Weakness in the global economy and strong dollar were surely factors in the drop in net exports. The U.S. is not immune to developing concerns in Europe, China, Japan, and elsewhere.
The Q4 GDP numbers produced a modest increase in the Econbrowser Recession Indicator Index up to 10%. The index uses today’s data release to form a picture of where the economy stood as of the end of 2015:Q3. That’s still way below the 67% threshold at which our algorithm would declare that the U.S. had entered a new recession.
With much talk of recession in the air these days, I was curious to look at some other indicators. UCLA Professor Ed Leamer suggested four useful rules of thumb. He noted that a recession is usually characterized by an increase in the unemployment rate of 0.8 percentage points over a 6-month period. Today’s unemployment rate is actually 0.3% lower than it was in June.
In a recession we’d likely see payrolls of nonfarm establishments fall by more than 0.5% over a 6-month period. They’re up 1% over the last 6 months.
The separate BLS measure of employment based on their survey of households is up 0.8%.
Leamer’s fourth suggested indicator, the Federal Reserve’s index of industrial production is down 0.6% over the last 6 months. But Leamer wanted to see a 6-month drop of more than 3% before calling it a recession.
Though I am concerned that even the 12-month change in industrial production is down.

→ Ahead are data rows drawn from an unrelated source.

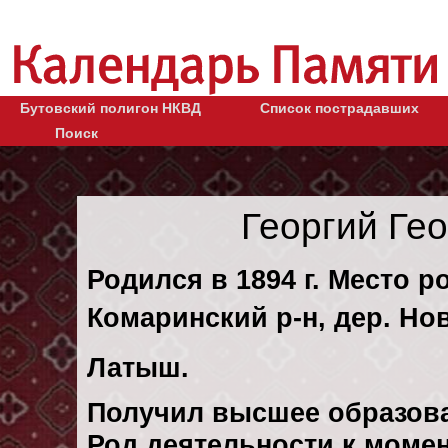
Бутовский полигон НКВД
Список пострадавших
Поиск
Георгий Ге
Родился в 1894 г. Место р
Комаринский р-н, дер. Но
Латыш.
Получил высшее образов
Род деятельности к момен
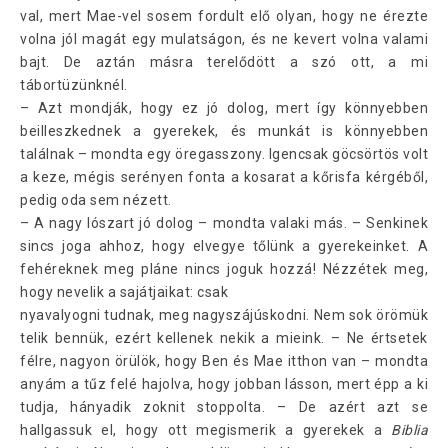
val, mert Mae-vel sosem fordult elő olyan, hogy ne érezte
volna jól magát egy mulatságon, és ne kevert volna valami
bajt. De aztán másra terelődött a szó ott, a mi
tábortüzünknél.
– Azt mondják, hogy ez jó dolog, mert így könnyebben
beilleszkednek a gyerekek, és munkát is könnyebben
találnak – mondta egy öregasszony. Igencsak göcsörtös volt
a keze, mégis serényen fonta a kosarat a kőrisfa kérgéből,
pedig oda sem nézett.
– A nagy lószart jó dolog – mondta valaki más. – Senkinek
sincs joga ahhoz, hogy elvegye tőlünk a gyerekeinket. A
fehéreknek meg pláne nincs joguk hozzá! Nézzétek meg,
hogy nevelik a sajátjaikat: csak
nyavalyogni tudnak, meg nagyszájúskodni. Nem sok örömük
telik bennük, ezért kellenek nekik a mieink. – Ne értsetek
félre, nagyon örülök, hogy Ben és Mae itthon van – mondta
anyám a tűz felé hajolva, hogy jobban lásson, mert épp a ki
tudja, hányadik zoknit stoppolta. – De azért azt se
hallgassuk el, hogy ott megismerik a gyerekek a
Biblia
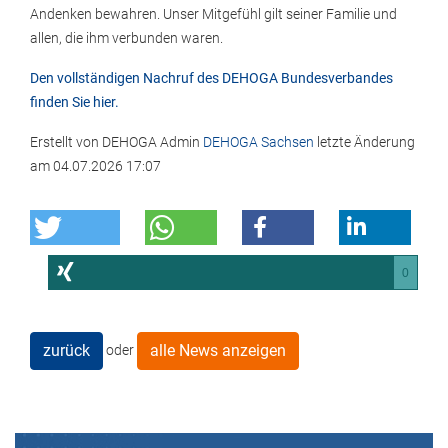
Andenken bewahren. Unser Mitgefühl gilt seiner Familie und
allen, die ihm verbunden waren.
Den vollständigen Nachruf des DEHOGA Bundesverbandes
finden Sie hier.
Erstellt von
DEHOGA Admin
DEHOGA Sachsen
letzte Änderung
am
04.07.2026 17:07
0
zurück
alle News anzeigen
oder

Another indicator of weakness in the manufacturing sector is the ISM Purchasing Manager’s Index, currently at 48.2. Any value below 50 indicates that more responders are indicating declines rather than improvements in key measures. But an analysis of this indicator by Travis Berge and Oscar Jorda concluded that you’d want to see a value below 44.5 before calling it a recession.
And the non-manufacturing PMI is looking solid.

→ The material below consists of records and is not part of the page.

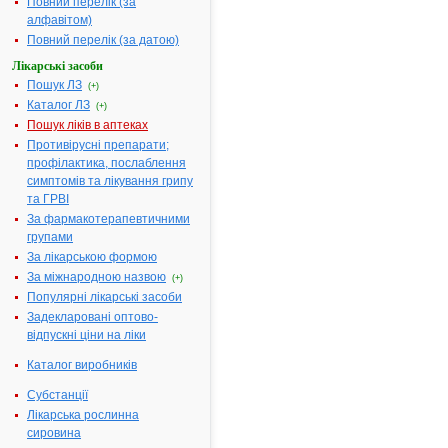
Повний перелік (за
Діючі речовини:
1 капсула
алфавітом)
містить гамм
Повний перелік (за датою)
аміномаслян
Лікарські засоби
кислоти - 0.2
Пошук ЛЗ
(+)
Фармакотерапевтична
Ноотропні
Каталог ЛЗ
(+)
група:
препарати
Пошук ліків в аптеках
Показання:
Атеросклеро
Противірусні препарати;
гіпертонічна
профілактика, послаблення
хвороба,
симптомів та лікування грипу
хронічна
та ГРВІ
церебральн
За фармакотерапевтичними
судинна
групами
недостатніст
За лікарською формою
лікування
За міжнародною назвою
(+)
запамороче
Популярні лікарські засоби
і головного
болю,
Задекларовані оптово-
динамічні
відпускні ціни на ліки
порушення
Каталог виробників
мозкового
кровообігу т
Субстанції
ін.
Лікарська рослинна
Термін придатності:
2р.
сировина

To summarize, the U.S. is unquestionably facing some headwinds from slow economic growth elsewhere in the world. But so far none of the indicators are consistent with the conclusion that we’ve already entered a recession.
And which of these indicators are leading and which are lagging? Downturns in production, shipping, and consumption and increases in inventory would tend to happen before the job cuts, and accelerate after. Destruction of demand will lead to further destruction of demand. Which way do you think that the “revisions” of the key indicators will go?
That’s right, there is no recession now. But there are strong signs of deceleration, while in rest of the world the signs are more worryingly. In any case, I think that the decisive factor is in financial “stability, or instability. That is the question”. Macro analysts must include financial sector if they will reach predictive result. It is a lot more difficult, but… As Larry Summers says , macro predictive model have a sadly record of wrong result. One reason: financial.
(Please take this one!) sorry
The conclusion of this post is certainly correct. We are not yet in recession. But the analysis itself is somewhat rickety. One must look carefully at the graphs at the precise leading edge of recessions. Leamer’s unemployment change is well nigh worthless. Usually, his 0.8 threshold is not touched until many months into recession. Far better is the percentage point increase off the cycle low. The unemployment rate has risen from cycle low to first month of recession 0.2 once, 0.3 once, and more all other recessions. Looked at this way, we are not in recession yet since unemployment is still on its low. The Leamer 6-month method is both arbitrary and far too delayed. Of course, establishment and household employment show no sign of recession as of December. The current 6-mo change in IP is clearly below where it was the leading month of some prior recessions. So Leamer’s threshold holds no water at all regarding IP. IP currently says the economy is in recession. In 2008, the manufacturing PMI had not even fallen below 50 when the recession began. It was a whopping 63.6 first month of 1975 recession! So on the basis of the PMI’s current 48.2, who knows what the case is today? I conclude that the precision of the methodology used here leaves something to be desired.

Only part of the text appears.